Which lines of the records contain "CABAIA"? Collect every one of them.

- [Saved entries]
_ _ _ _

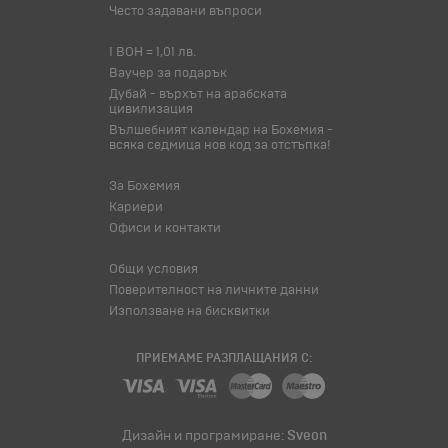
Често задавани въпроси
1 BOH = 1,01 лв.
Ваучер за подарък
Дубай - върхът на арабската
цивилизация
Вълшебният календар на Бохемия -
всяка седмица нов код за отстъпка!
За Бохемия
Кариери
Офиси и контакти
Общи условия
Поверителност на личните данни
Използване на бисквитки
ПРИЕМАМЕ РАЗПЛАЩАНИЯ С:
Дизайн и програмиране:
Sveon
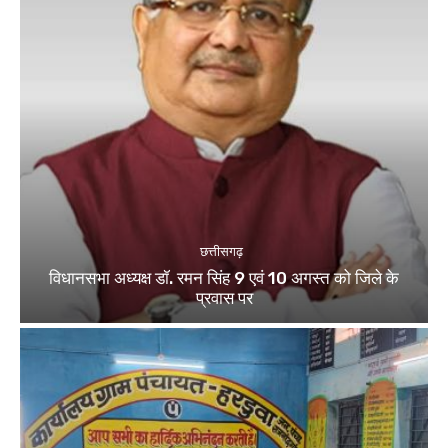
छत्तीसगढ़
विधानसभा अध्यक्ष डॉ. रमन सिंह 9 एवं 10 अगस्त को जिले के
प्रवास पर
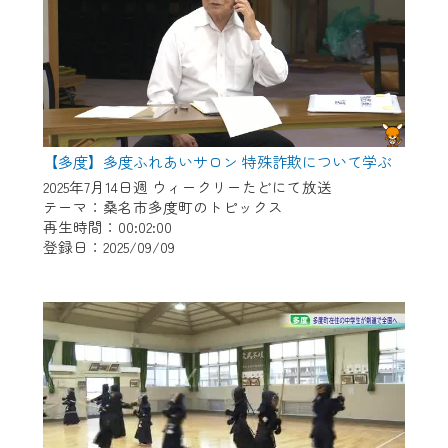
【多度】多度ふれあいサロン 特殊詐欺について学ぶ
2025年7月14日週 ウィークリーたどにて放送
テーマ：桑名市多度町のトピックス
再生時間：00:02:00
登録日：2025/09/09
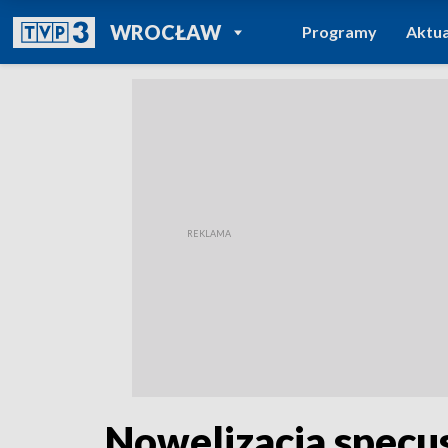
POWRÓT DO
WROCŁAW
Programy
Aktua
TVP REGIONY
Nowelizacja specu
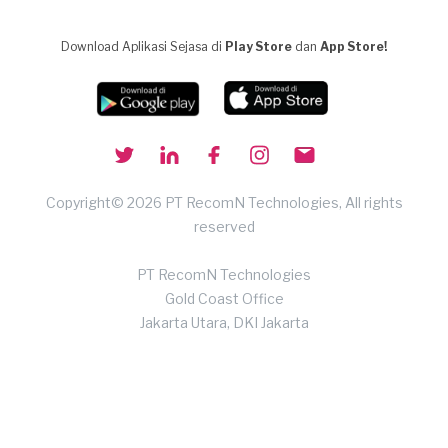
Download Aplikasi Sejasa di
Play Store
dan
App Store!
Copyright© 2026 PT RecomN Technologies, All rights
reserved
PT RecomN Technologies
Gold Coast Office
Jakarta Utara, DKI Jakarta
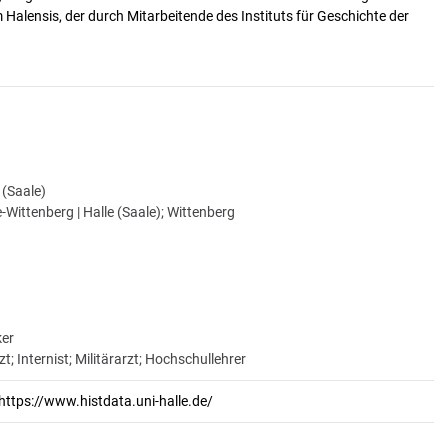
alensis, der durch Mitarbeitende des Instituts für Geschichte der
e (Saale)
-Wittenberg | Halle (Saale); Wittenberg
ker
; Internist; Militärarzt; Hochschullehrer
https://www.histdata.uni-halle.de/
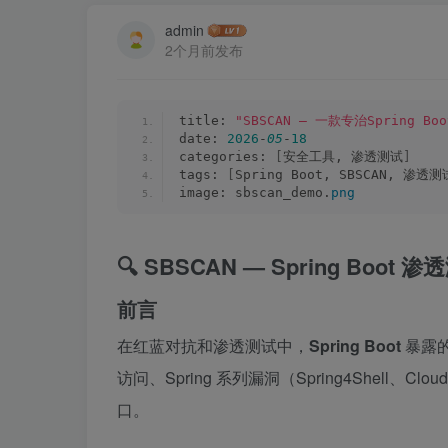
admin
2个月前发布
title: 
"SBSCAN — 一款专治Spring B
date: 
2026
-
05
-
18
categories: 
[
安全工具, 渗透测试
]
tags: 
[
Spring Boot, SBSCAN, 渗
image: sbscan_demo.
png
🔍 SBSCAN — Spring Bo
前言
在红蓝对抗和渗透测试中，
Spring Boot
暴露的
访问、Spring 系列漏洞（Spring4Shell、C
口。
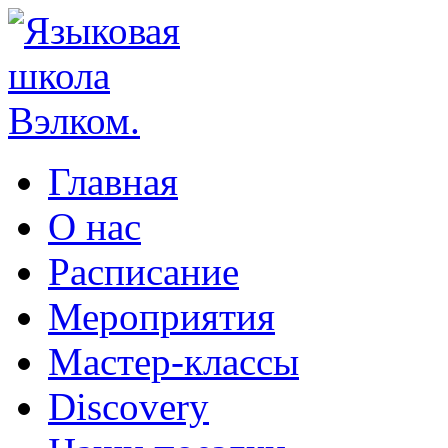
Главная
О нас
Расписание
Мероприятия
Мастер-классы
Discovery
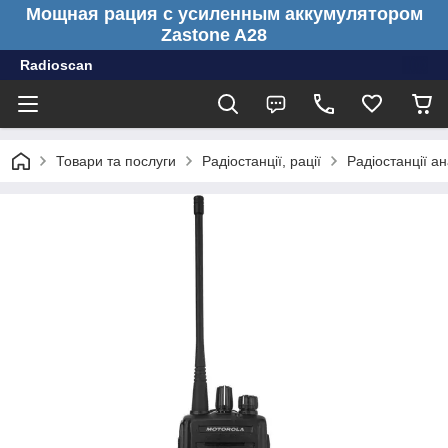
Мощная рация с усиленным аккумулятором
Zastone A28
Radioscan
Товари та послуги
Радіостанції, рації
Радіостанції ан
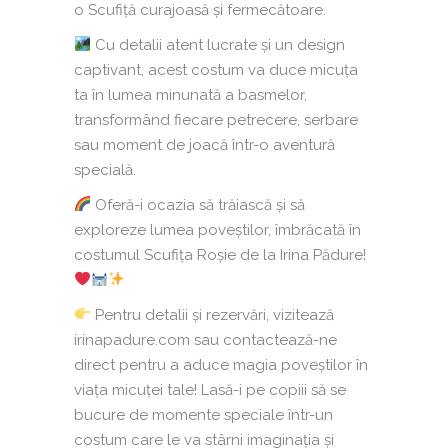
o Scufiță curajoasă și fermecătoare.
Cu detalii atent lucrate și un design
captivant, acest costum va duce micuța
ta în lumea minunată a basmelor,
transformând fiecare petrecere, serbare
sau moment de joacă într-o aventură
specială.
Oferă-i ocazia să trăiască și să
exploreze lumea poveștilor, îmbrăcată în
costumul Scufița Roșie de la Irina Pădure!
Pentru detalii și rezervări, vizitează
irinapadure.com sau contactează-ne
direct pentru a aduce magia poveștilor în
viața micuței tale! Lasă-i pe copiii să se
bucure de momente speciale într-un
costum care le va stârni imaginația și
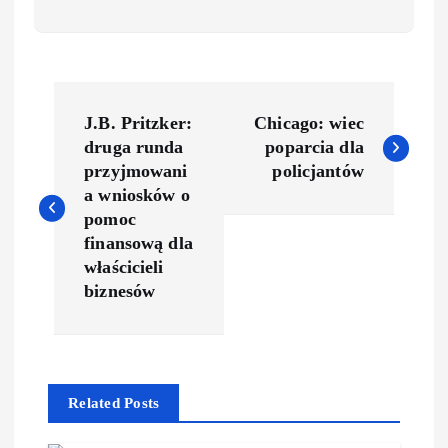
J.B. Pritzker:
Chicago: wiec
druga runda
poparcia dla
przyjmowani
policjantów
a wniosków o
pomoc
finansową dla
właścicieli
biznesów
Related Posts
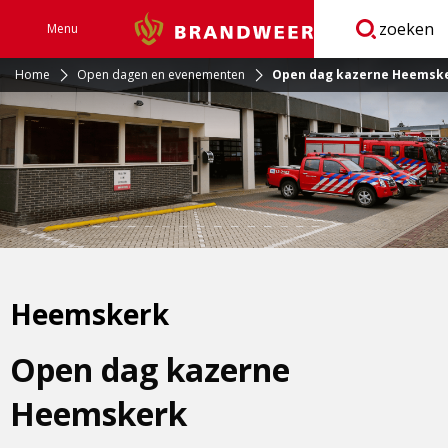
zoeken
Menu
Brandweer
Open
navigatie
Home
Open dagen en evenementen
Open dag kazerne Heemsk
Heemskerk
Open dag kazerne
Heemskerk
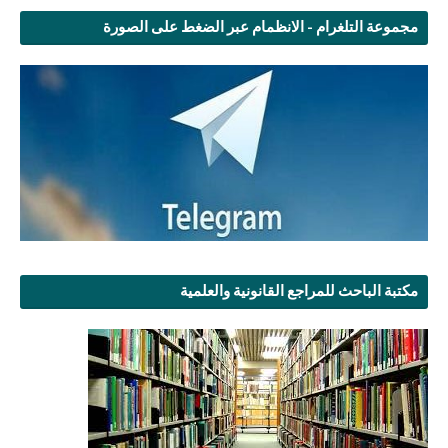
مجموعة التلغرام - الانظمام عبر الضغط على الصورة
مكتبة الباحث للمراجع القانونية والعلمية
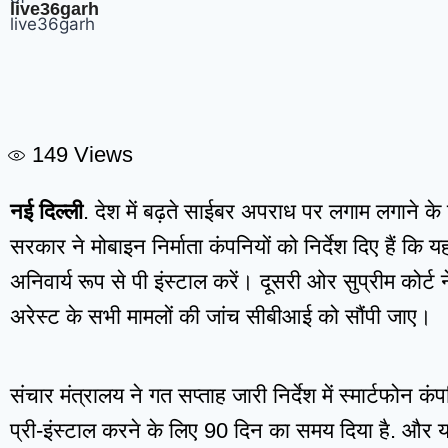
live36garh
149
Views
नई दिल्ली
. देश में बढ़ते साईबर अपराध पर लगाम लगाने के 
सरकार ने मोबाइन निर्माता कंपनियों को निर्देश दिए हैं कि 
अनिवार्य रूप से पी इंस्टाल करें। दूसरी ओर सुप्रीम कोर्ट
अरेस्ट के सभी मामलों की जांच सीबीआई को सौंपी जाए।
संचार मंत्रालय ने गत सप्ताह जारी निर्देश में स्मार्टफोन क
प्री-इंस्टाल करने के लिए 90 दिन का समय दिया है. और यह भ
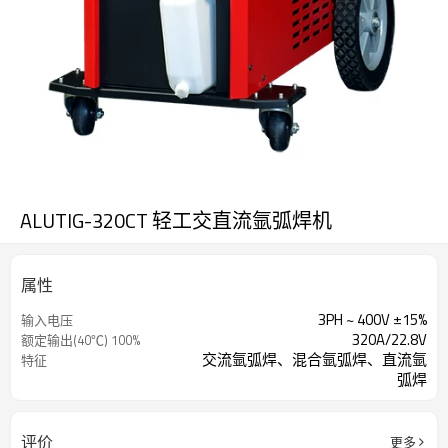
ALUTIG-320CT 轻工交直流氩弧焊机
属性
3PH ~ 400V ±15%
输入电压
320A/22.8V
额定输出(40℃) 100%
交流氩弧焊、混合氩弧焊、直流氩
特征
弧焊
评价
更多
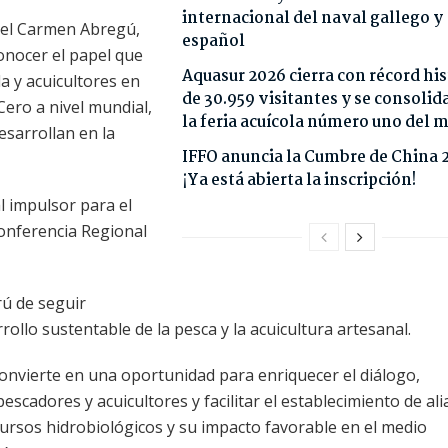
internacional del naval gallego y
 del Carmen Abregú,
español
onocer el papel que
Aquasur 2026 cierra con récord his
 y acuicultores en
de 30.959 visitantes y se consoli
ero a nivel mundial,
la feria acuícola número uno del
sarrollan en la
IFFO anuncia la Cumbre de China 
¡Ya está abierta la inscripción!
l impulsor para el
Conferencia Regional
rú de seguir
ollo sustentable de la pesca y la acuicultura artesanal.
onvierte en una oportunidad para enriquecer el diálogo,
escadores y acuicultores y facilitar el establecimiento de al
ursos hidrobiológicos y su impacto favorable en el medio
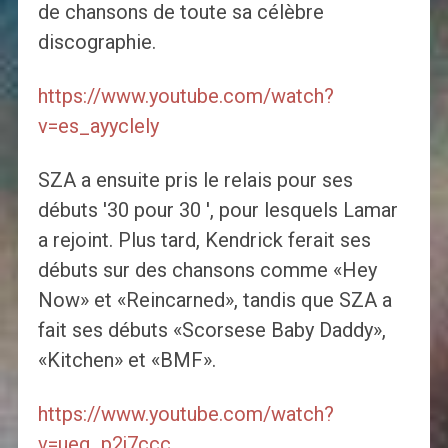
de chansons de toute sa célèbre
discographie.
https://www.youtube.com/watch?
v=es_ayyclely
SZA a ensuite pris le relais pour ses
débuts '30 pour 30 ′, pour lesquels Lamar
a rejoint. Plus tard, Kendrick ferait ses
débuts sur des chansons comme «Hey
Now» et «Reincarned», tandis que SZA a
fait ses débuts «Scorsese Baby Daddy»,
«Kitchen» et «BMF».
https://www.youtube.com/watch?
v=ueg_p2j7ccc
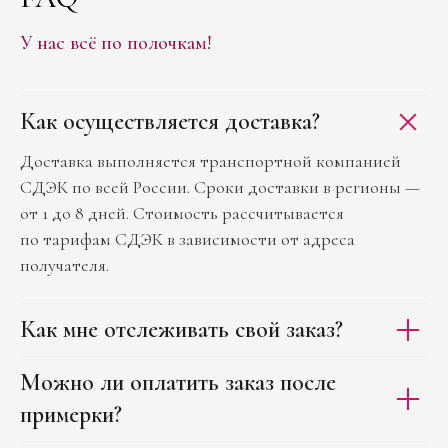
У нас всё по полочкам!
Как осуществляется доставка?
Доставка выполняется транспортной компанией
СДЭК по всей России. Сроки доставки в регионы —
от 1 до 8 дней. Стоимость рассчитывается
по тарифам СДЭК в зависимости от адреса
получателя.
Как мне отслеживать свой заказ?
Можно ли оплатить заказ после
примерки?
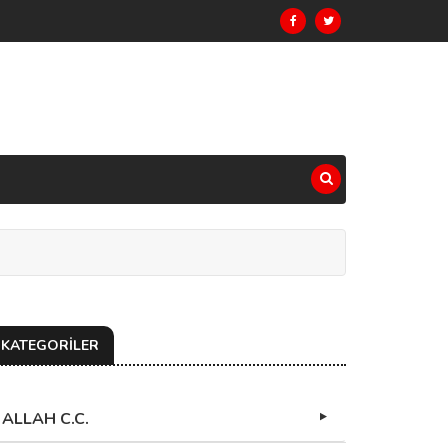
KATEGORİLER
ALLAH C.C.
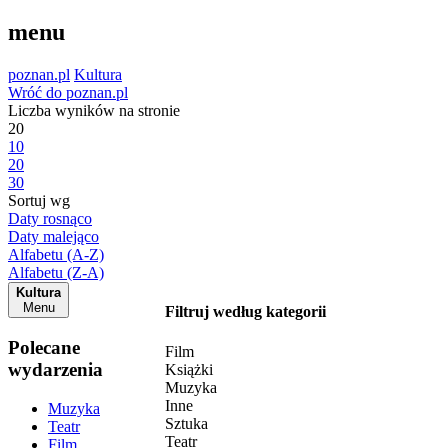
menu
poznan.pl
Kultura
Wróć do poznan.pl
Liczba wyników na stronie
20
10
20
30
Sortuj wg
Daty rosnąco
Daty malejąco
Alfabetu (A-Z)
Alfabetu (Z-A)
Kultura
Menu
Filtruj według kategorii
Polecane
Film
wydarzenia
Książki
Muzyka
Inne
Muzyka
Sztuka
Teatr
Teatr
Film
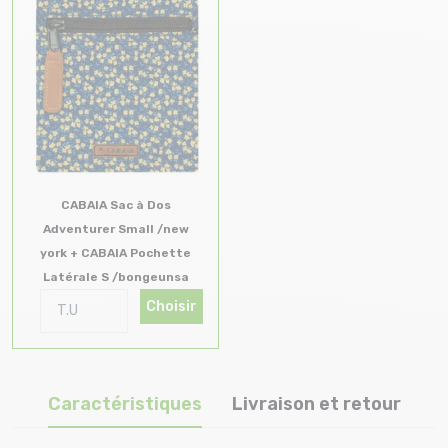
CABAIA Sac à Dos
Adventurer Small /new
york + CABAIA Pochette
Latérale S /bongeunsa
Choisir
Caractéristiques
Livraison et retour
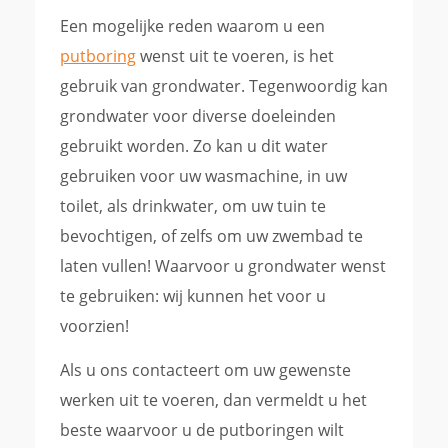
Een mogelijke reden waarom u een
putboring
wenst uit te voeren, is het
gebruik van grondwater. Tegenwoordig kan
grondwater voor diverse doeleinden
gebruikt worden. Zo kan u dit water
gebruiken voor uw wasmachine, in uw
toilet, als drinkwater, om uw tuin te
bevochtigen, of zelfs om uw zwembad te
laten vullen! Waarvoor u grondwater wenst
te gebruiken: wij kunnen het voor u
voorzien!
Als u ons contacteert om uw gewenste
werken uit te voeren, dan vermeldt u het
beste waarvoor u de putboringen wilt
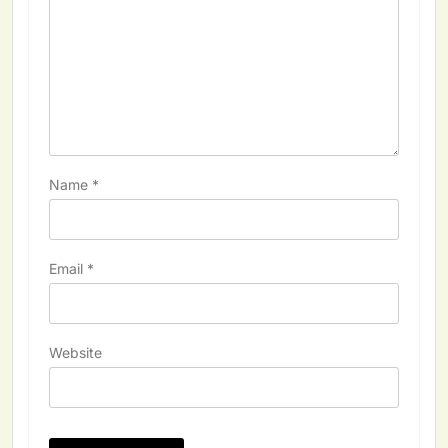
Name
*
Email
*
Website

_ _ _ _

- [SOLUTION TO THIS PROBLEM]
CABAIA Sac à Dos
york + CABAIA Pochette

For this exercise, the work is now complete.